Dejó la carta sobre el escritorio y se sentó. Tomó su teléfono y marcó sin éxito, colgó y abrió Twitter: las noticias de una nueva epidemia estaban circulando, pero también las del fútbol y las de política. Encendió su laptop y buscó primero en los medios locales y, luego, en los internacionales. Miró de reojo su móvil y vio el primer Breaking News de CNN, y otro de la BBC. Encendió la radio y escuchó para ver si mencionaban algo al respecto. Escuchó: “Las últimas informaciones que tenemos provienen de Italia donde la población a salido a las calles. Las autoridades han decidido aislar la ciudad de Salerno, el posible foco de la infección.”
Lucas buscó una imagen en vivo y la encontró en la RAI. Lo que vio era muy extraño: gente caminando y conversando en las calles, autos estrellados contra otros o contra edificios. Los accidentados eran auxiliados por quienes pasaban por allí, pero no se veían ambulancias, ni personal médico con equipos. Algunos gritaban horrorizados y se tapaban los oídos ante el ruido de los helicópteros que sobrevolaban la ciudad. La imagen de una nave cayendo sobre el mar horrorizó al presentador que narraba los hechos desde algún estudio de televisión lejano. Luego cayeron otros más hasta que se perdió la imagen.
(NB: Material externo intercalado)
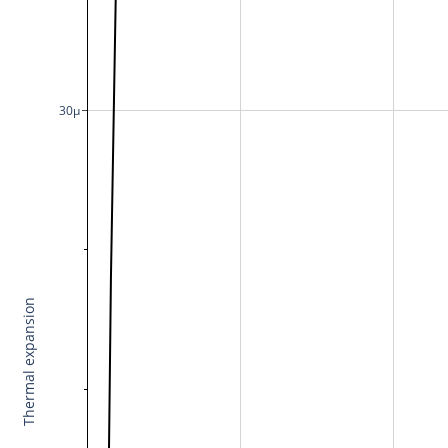
30μ
Thermal expansion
Levantó el teléfono y llamó a su esposa. Ella le habló de lo mismo que él había visto. Intentó comentarle sobre lo de la caja, pero prefirió encontrarse en la casa con ella y sus hijos. “Recoge a los niños ahora”. “Pero, amor, no creo que sea tan grave”. “Lo es, lo es y prepara todo para irnos a la casa de campo”, repitió impulsado por una reacción inconsciente. Metió la carta dentro de la caja, tomó su mochila y el casco. Su asistente le miró desconcertada, no era normal ver a su jefe nervioso. Levantó la mano y se despidió. No dijo nada. Caminó al estacionamiento, se cruzó con uno de sus socios. “¿Te enteraste de lo del virus?” Su socio levantó la mano saludando, estaba concentrado en una llamada telefónica. “Ya vuelvo”, atinó decir un segundo después y enrumbó a su moto para regresar a toda velocidad a su casa.